Indiana Department of Natural Resources completed the last of its bat cave surveys on Tuesday.
“We hope to have some preliminary numbers for this season in approximately two weeks,” said Marty Benson, agency spokesman.
It reported an 80 percent decline in little bat populations last year, compared to two years earlier, and a 21 percent decline in total bats counted.
Fungus from Europe
White-nose syndrome is a cold-loving fungus from Europe that affects bats’ muzzles and wings during winter hibernation.
It damages their wings, causes irritation and makes them wake up early and expend energy they cannot afford. Some have been leaving their caves early this winter, then freezing to death with Kentucky’s unusual late-winter polar plunge, Toomey said.
Hines said she’s worried that crazy weather patterns possibly fueled by climate change could be a double-whammy for the troubled bats.
The losses regionally mirror those in other states that were hit first.
Indiana and Kentucky both documented the first cases of white-nose syndrome in 2011, making its way to the Midwest and the South from where it was first detected in New York state in 2006. Named for the white fungus on the muzzles and wings of affected bats, scientists say it is killing millions of bats in North America and has no known cure.
It’s now in 25 states and five Canadian provinces and is likely killing millions of bats, said Catherine Hibbard, a spokeswoman for the U.S. Fish and Wildlife Service, which is coordinating a national response to the problem.

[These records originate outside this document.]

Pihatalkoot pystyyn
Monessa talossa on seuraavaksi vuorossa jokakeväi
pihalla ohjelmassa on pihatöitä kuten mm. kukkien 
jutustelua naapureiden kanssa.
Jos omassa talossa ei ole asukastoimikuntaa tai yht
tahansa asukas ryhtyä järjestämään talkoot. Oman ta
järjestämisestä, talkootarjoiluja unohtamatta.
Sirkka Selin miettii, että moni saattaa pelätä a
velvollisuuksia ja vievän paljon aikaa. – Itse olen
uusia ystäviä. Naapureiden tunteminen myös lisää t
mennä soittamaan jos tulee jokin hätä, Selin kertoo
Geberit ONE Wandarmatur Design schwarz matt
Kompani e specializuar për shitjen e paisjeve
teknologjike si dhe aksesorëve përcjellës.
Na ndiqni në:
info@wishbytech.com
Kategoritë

The federal government and its state partners spent a combined $40 million from 2007 through 2013 on surveys, research and other responses to the disease.

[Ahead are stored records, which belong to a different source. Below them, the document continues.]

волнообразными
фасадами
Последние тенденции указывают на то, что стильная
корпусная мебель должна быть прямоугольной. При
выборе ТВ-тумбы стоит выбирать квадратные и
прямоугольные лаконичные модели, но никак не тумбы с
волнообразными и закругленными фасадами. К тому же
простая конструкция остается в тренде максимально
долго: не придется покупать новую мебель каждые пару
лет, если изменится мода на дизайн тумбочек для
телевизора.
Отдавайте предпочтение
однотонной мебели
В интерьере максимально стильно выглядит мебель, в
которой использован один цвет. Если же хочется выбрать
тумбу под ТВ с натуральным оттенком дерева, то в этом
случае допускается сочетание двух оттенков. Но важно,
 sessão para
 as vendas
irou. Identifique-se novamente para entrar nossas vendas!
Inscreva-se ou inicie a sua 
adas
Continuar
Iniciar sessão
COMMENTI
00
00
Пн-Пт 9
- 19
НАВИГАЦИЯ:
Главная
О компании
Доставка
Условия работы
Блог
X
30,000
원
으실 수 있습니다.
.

There are several promising areas of research looking into treatment methods, including using different bacteria for biological control, or chemicals, she said. But she said none are ready yet, and that scientists want to be sure any forms of treatment don’t damage other cave life or animals.

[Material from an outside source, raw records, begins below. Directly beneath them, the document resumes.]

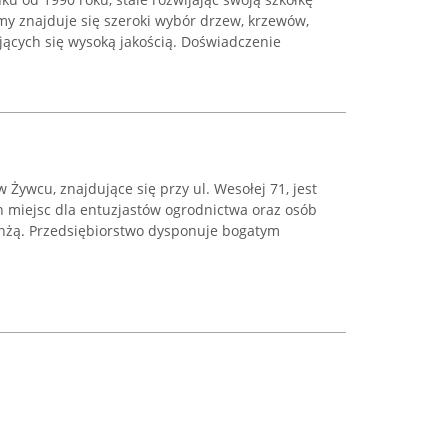
rmy znajduje się szeroki wybór drzew, krzewów,
jących się wysoką jakością. Doświadczenie
Żywcu, znajdujące się przy ul. Wesołej 71, jest
 miejsc dla entuzjastów ogrodnictwa oraz osób
nżą. Przedsiębiorstwo dysponuje bogatym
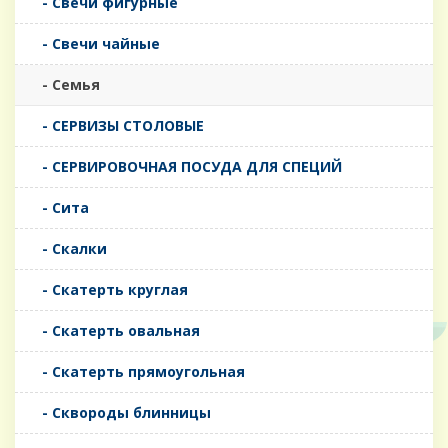
- Свечи фигурные
- Свечи чайные
- Семья
- СЕРВИЗЫ СТОЛОВЫЕ
- СЕРВИРОВОЧНАЯ ПОСУДА ДЛЯ СПЕЦИЙ
- Сита
- Скалки
- Скатерть круглая
- Скатерть овальная
- Скатерть прямоугольная
- Сквороды блинницы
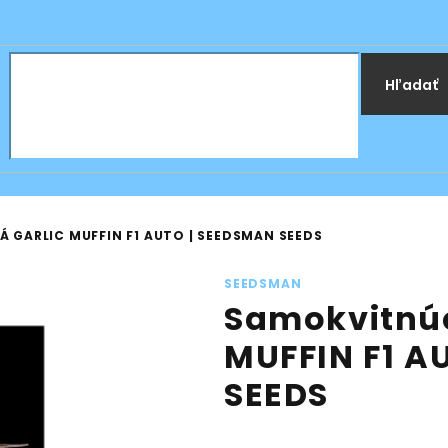
Hľadať
 GARLIC MUFFIN F1 AUTO | SEEDSMAN SEEDS
SEEDSMAN
Samokvitnú
MUFFIN F1 A
SEEDS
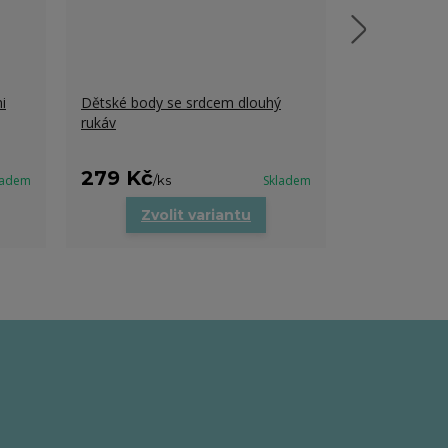
i
Dětské body se srdcem dlouhý
Dětské tričk
rukáv
279 Kč
279 Kč
ladem
/
ks
Skladem
/
k
Zvolit variantu
Zvo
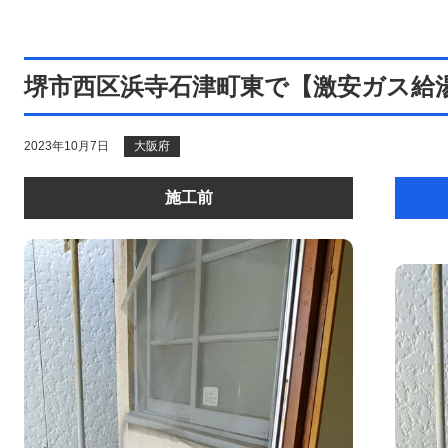
堺市西区浜寺石津町東で【激安ガス給
2023年10月7日
大阪府
施工前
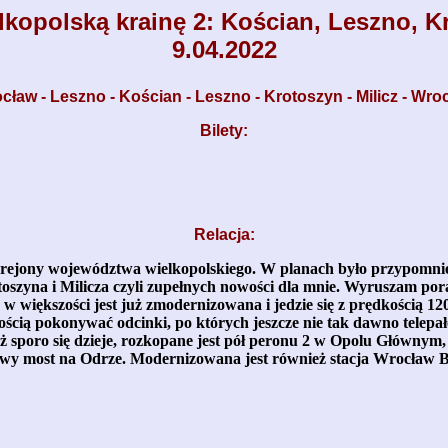
kopolską krainę 2: Kościan, Leszno, Kr
9.04.2022
cław - Leszno - Kościan - Leszno - Krotoszyn - Milicz - Wro
Bilety:
Relacja:
 rejony województwa wielkopolskiego. W planach było przypomnien
toszyna i Milicza czyli zupełnych nowości dla mnie. Wyruszam po
 większości jest już zmodernizowana i jedzie się z prędkością 12
ością pokonywać odcinki, po których jeszcze nie tak dawno telepa
poro się dzieje, rozkopane jest pół peronu 2 w Opolu Głównym, 
nowy most na Odrze. Modernizowana jest również stacja Wrocław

Gray bat populations are still increasing in the park, and that’s good news, Toomey said. And big-eared bats so far don’t seem to get the disease, he added.
Elsewhere in Kentucky, populations of the Indiana bat, already a federally protected endangered species, have not been crashing, Hines said.
Tracking the changes
Toomey said Mammoth Cave National Park has research partners at Eastern Kentucky University and University of Kentucky trying to document how the loss of bats may be altering the park’s ecological systems.
“This may be among the first studies where we are getting pre- and post-white nose results,” he said.
Bats can eat half their weight or more in insects every night, when not hibernating, so fewer bats likely means more insects.
That could mean damage from insects that attack plants in forests and more annoyance to people, Toomey said.
Some bugs eaten by bats are also big farm pests, including cucumber beetles, he said.
There are also species that have evolved to live on guano, or bat waste, and that will go away as the bats die out, altering cave ecology, he added.
State and federal officials in recent years have responded by closing caves to people as a way to slow the potential spread of the fungus. At Mammoth Cave, cave tours continue and visitors walk on special mats to remove spores and dirt before leaving the cave. They are also asked to wash hands, change clothes and footwear before visiting other caves or mines.
White-nose syndrome can cause bats to behave erratically, and last year there were 11 reports of such contact between bats and people in the park. But park officials said the bats represent only a small risk to park visitors.
For now, Hines said, there’s not much state biologists can do, other than document bats populations, and hope research provides some “tools for our tool boxes” to fight back.
I don’t know whether we will ever be able to make it up,” she said. “Most of these bats have just one pup per year. They are not like mice. They are not prolific in their reproduction.”
Mammoth Cave National Park bats*:
Little brown bats: 768 in 2013; 137 in 2015; down 82 percent.
Indiana bats: 2,751 in 2013; 558 in 2015; down 80 percent.
Tricolored bats: 651 in 2013; 203 in 2015; down 69 percent.
*Survey taken this winter by the National Park Service at five key caves where bats hybernate.